AVAILABLE DATA START

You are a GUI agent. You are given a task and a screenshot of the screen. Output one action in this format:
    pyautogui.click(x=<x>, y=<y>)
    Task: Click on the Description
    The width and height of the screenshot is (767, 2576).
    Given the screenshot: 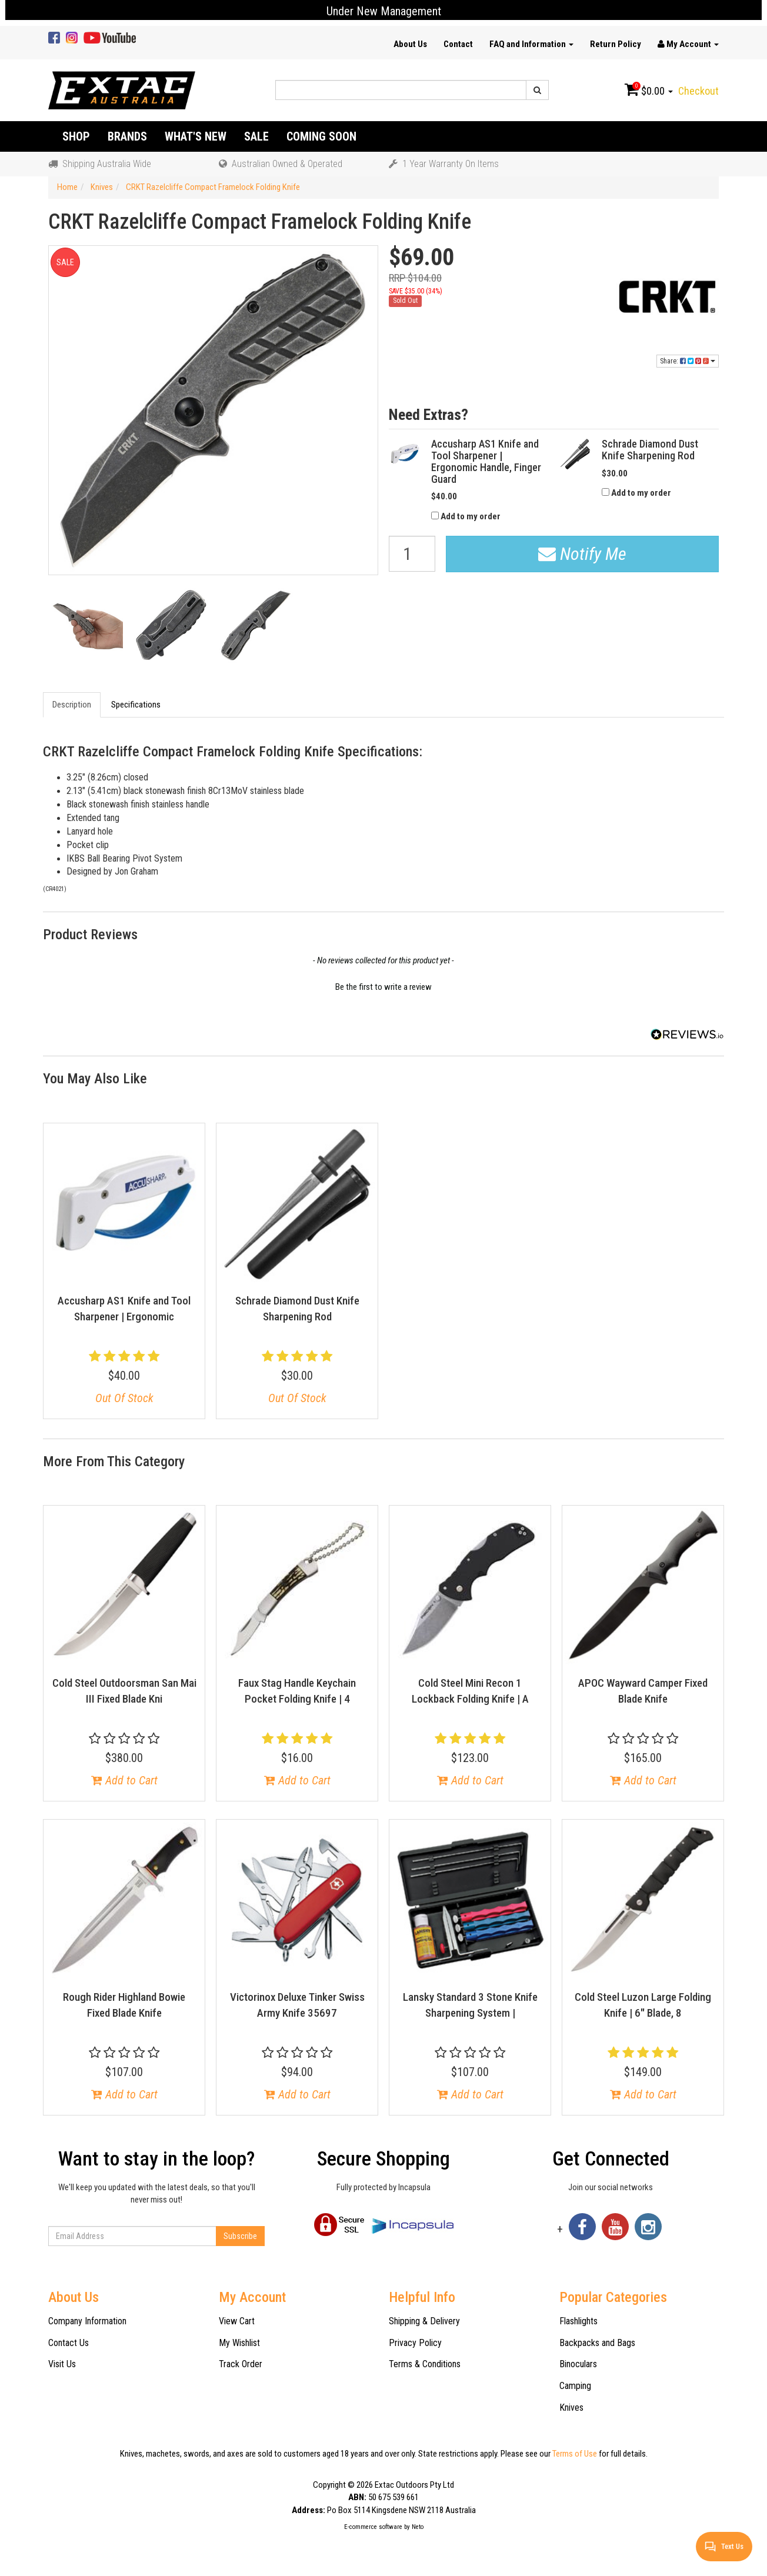 What is the action you would take?
    pyautogui.click(x=71, y=704)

AVAILABLE DATA END

● **EXERCISE**
Extract the first line above and each line after it up to and including the one with "The width and", please, exactly and with nothing else.

● **FINISHED TASK**
You are a GUI agent. You are given a task and a screenshot of the screen. Output one action in this format:
    pyautogui.click(x=<x>, y=<y>)
    Task: Click on the Description
    The width and height of the screenshot is (767, 2576).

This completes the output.